Extracted page text data
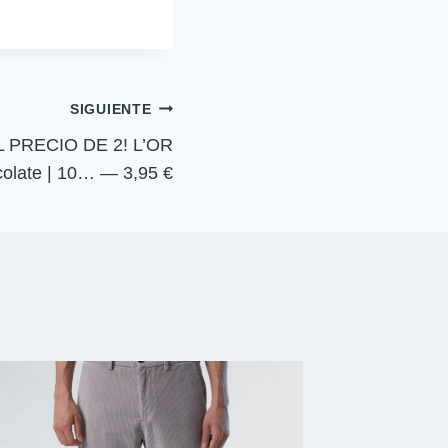
r
t
i
r
e
n
SIGUIENTE
 PRECIO DE 2! L’OR
olate | 10… — 3,95 €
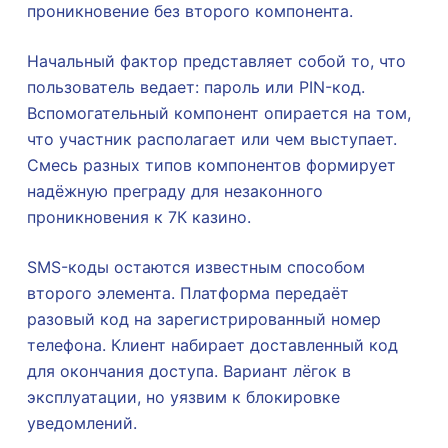
проникновение без второго компонента.
Начальный фактор представляет собой то, что
пользователь ведает: пароль или PIN-код.
Вспомогательный компонент опирается на том,
что участник располагает или чем выступает.
Смесь разных типов компонентов формирует
надёжную преграду для незаконного
проникновения к 7К казино.
SMS-коды остаются известным способом
второго элемента. Платформа передаёт
разовый код на зарегистрированный номер
телефона. Клиент набирает доставленный код
для окончания доступа. Вариант лёгок в
эксплуатации, но уязвим к блокировке
уведомлений.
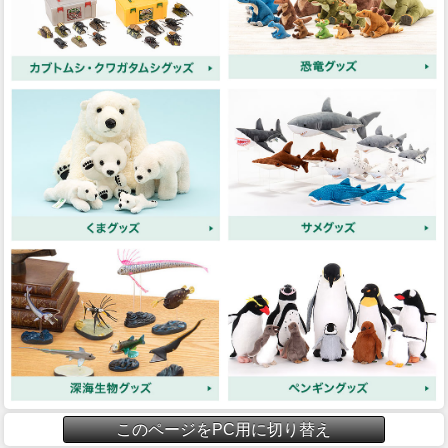
このページをPC用に切り替え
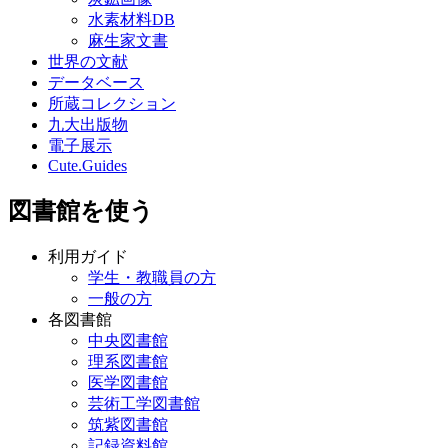
水素材料DB
麻生家文書
世界の文献
データベース
所蔵コレクション
九大出版物
電子展示
Cute.Guides
図書館を使う
利用ガイド
学生・教職員の方
一般の方
各図書館
中央図書館
理系図書館
医学図書館
芸術工学図書館
筑紫図書館
記録資料館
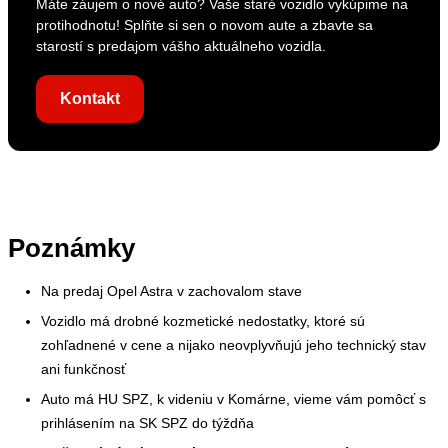
Máte záujem o nové auto? Vaše staré vozidlo vykúpime na
protihodnotu! Splňte si sen o novom aute a zbavte sa
starostí s predajom vášho aktuálneho vozidla.
Kontakt
Poznámky
Na predaj Opel Astra v zachovalom stave
Vozidlo má drobné kozmetické nedostatky, ktoré sú
zohľadnené v cene a nijako neovplyvňujú jeho technický stav
ani funkčnosť
Auto má HU SPZ, k videniu v Komárne, vieme vám pomôcť s
prihlásením na SK SPZ do týždňa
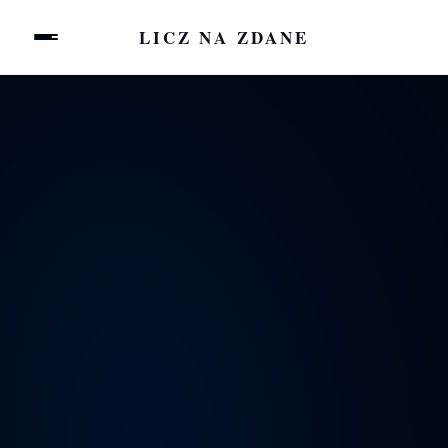
LICZ NA ZDANE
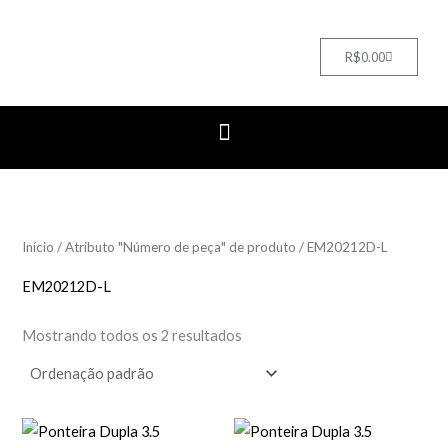
Cart
R$
0.00
Início
/ Atributo "Número de peça" de produto / EM20212D-L
EM20212D-L
Mostrando todos os 2 resultados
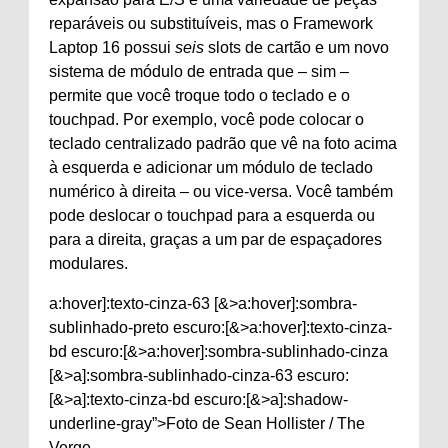
reparáveis ​​ou substituíveis, mas o Framework
Laptop 16 possui
seis
slots de cartão e um novo
sistema de módulo de entrada que – sim –
permite que você troque todo o teclado e o
touchpad. Por exemplo, você pode colocar o
teclado centralizado padrão que vê na foto acima
à esquerda e adicionar um módulo de teclado
numérico à direita – ou vice-versa. Você também
pode deslocar o touchpad para a esquerda ou
para a direita, graças a um par de espaçadores
modulares.
a:hover]:texto-cinza-63 [&>a:hover]:sombra-
sublinhado-preto escuro:[&>a:hover]:texto-cinza-
bd escuro:[&>a:hover]:sombra-sublinhado-cinza
[&>a]:sombra-sublinhado-cinza-63 escuro:
[&>a]:texto-cinza-bd escuro:[&>a]:shadow-
underline-gray”>Foto de Sean Hollister / The
Verge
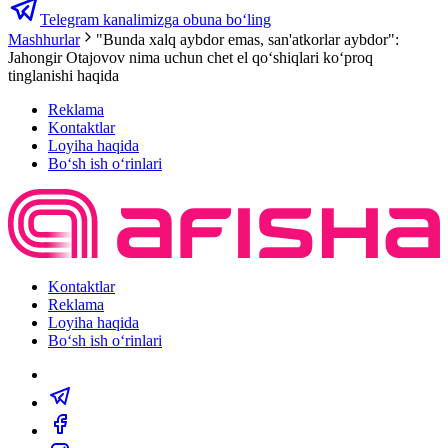
Telegram kanalimizga obuna bo‘ling
Mashhurlar
"Bunda xalq aybdor emas, san'atkorlar aybdor":
Jahongir Otajovov nima uchun chet el qoʻshiqlari koʻproq
tinglanishi haqida
Reklama
Kontaktlar
Loyiha haqida
Bo‘sh ish o‘rinlari
Kontaktlar
Reklama
Loyiha haqida
Bo‘sh ish o‘rinlari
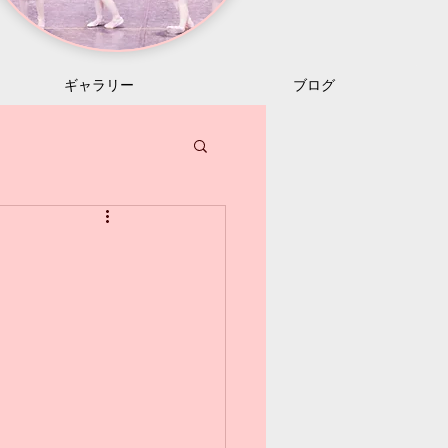
ギャラリー
ブログ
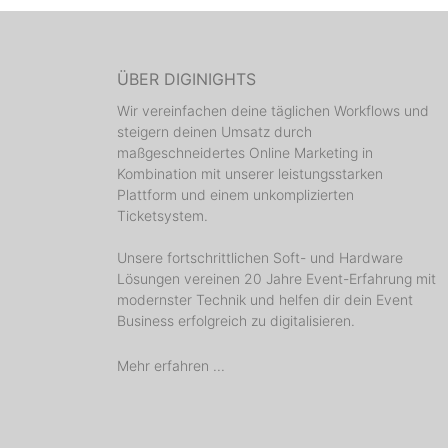
ÜBER DIGINIGHTS
Wir vereinfachen deine täglichen Workflows und
steigern deinen Umsatz durch
maßgeschneidertes Online Marketing in
Kombination mit unserer leistungsstarken
Plattform und einem unkomplizierten
Ticketsystem.
Unsere fortschrittlichen Soft- und Hardware
Lösungen vereinen 20 Jahre Event-Erfahrung mit
modernster Technik und helfen dir dein Event
Business erfolgreich zu digitalisieren.
Mehr erfahren ...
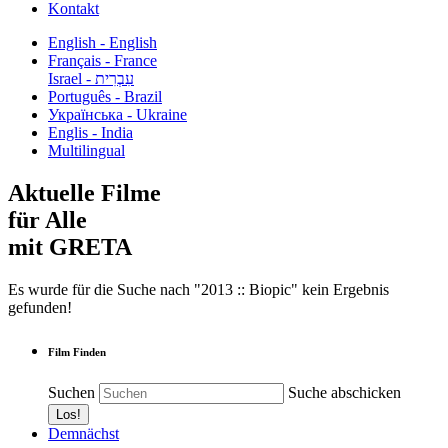
Kontakt
English - English
Français - France
עִבְרִית - Israel
Português - Brazil
Українська - Ukraine
Englis - India
Multilingual
Aktuelle Filme
für Alle
mit GRETA
Es wurde für die Suche nach "2013 :: Biopic" kein Ergebnis
gefunden!
Film Finden
Suchen
Suche abschicken
Demnächst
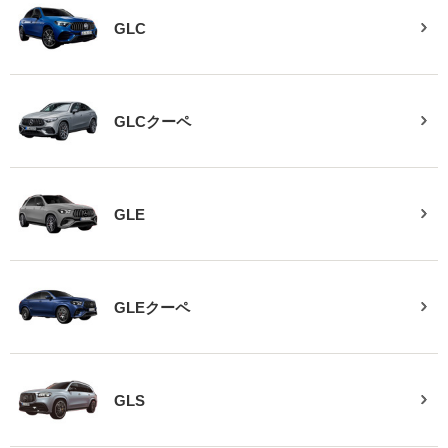
GLC
GLCクーペ
GLE
GLEクーペ
GLS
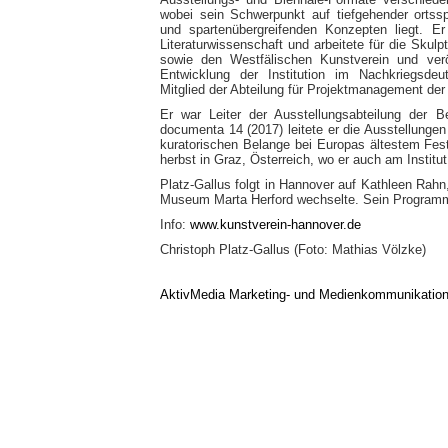
wobei sein Schwerpunkt auf tiefgehender ortssp
und spartenübergreifenden Konzepten liegt. Er
Literaturwissenschaft und arbeitete für die Skul
sowie den Westfälischen Kunstverein und verö
Entwicklung der Institution im Nachkriegsdeu
Mitglied der Abteilung für Projektmanagement der
Er war Leiter der Ausstellungsabteilung der 
documenta 14 (2017) leitete er die Ausstellungen 
kuratorischen Belange bei Europas ältestem Festi
herbst in Graz, Österreich, wo er auch am Institut
Platz-Gallus folgt in Hannover auf Kathleen Rahn,
Museum Marta Herford wechselte. Sein Programm
Info:
www.kunstverein-hannover.de
Christoph Platz-Gallus (Foto: Mathias Völzke)
AktivMedia Marketing- und Medienkommunikatio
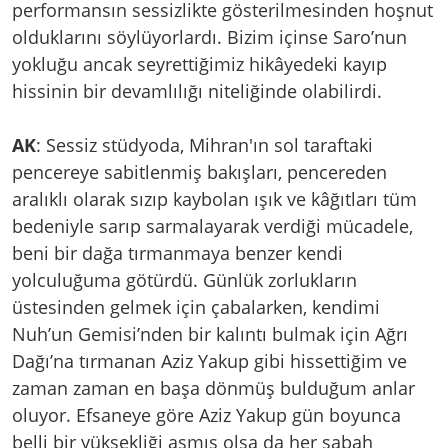
performansın sessizlikte gösterilmesinden hoşnut
olduklarını söylüyorlardı. Bizim içinse Saro’nun
yokluğu ancak seyrettiğimiz hikâyedeki kayıp
hissinin bir devamlılığı niteliğinde olabilirdi.
AK
: Sessiz stüdyoda, Mihran'ın sol taraftaki
pencereye sabitlenmiş bakışları, pencereden
aralıklı olarak sızıp kaybolan ışık ve kâğıtları tüm
bedeniyle sarıp sarmalayarak verdiği mücadele,
beni bir dağa tırmanmaya benzer kendi
yolculuğuma götürdü. Günlük zorlukların
üstesinden gelmek için çabalarken, kendimi
Nuh’un Gemisi’nden bir kalıntı bulmak için Ağrı
Dağı’na tırmanan Aziz Yakup gibi hissettiğim ve
zaman zaman en başa dönmüş bulduğum anlar
oluyor. Efsaneye göre Aziz Yakup gün boyunca
belli bir yüksekliği aşmış olsa da her sabah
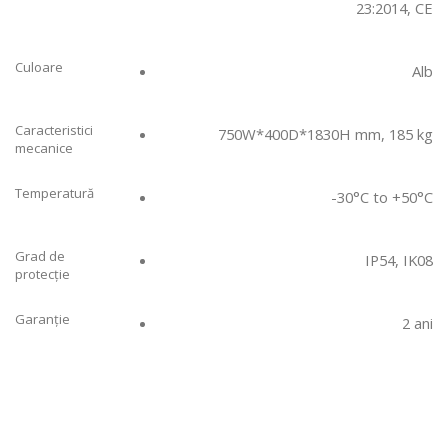
23:2014, CE
Culoare
Alb
Caracteristici
750W*400D*1830H mm, 185 kg
mecanice
Temperatură
-30°C to +50°C
Grad de
IP54, IK08
protecție
Garanție
2 ani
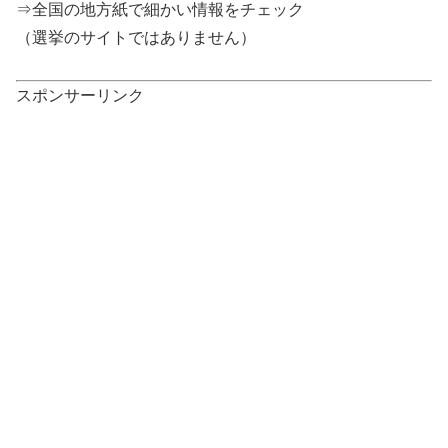
⇒全国の地方紙で細かい情報をチェック
（選挙のサイトではありません）
スポンサーリンク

### WHAT TO DO
Give again, exactly as written, the lines from the one with "Entwicklung der Institution im Nachkriegsdeu" through the last line of the entries above, but skip the pictures.

### EXERCISE RESPONSE
Entwicklung der Institution im Nachkriegsdeu
Mitglied der Abteilung für Projektmanagement der
Er war Leiter der Ausstellungsabteilung der 
documenta 14 (2017) leitete er die Ausstellungen 
kuratorischen Belange bei Europas ältestem Festi
herbst in Graz, Österreich, wo er auch am Institut
Platz-Gallus folgt in Hannover auf Kathleen Rahn,
Museum Marta Herford wechselte. Sein Programm
Info:
www.kunstverein-hannover.de
Christoph Platz-Gallus (Foto: Mathias Völzke)
AktivMedia Marketing- und Medienkommunikatio
performansın sessizlikte gösterilmesinden hoşnut
olduklarını söylüyorlardı. Bizim içinse Saro’nun
yokluğu ancak seyrettiğimiz hikâyedeki kayıp
hissinin bir devamlılığı niteliğinde olabilirdi.
AK
: Sessiz stüdyoda, Mihran'ın sol taraftaki
pencereye sabitlenmiş bakışları, pencereden
aralıklı olarak sızıp kaybolan ışık ve kâğıtları tüm
bedeniyle sarıp sarmalayarak verdiği mücadele,
beni bir dağa tırmanmaya benzer kendi
yolculuğuma götürdü. Günlük zorlukların
üstesinden gelmek için çabalarken, kendimi
Nuh’un Gemisi’nden bir kalıntı bulmak için Ağrı
Dağı’na tırmanan Aziz Yakup gibi hissettiğim ve
zaman zaman en başa dönmüş bulduğum anlar
oluyor. Efsaneye göre Aziz Yakup gün boyunca
belli bir yüksekliği aşmış olsa da her sabah
23:2014, CE
Culoare
Alb
Caracteristici
750W*400D*1830H mm, 185 kg
mecanice
Temperatură
-30°C to +50°C
Grad de
IP54, IK08
protecție
Garanție
2 ani
⇒全国の地方紙で細かい情報をチェック
（選挙のサイトではありません）
スポンサーリンク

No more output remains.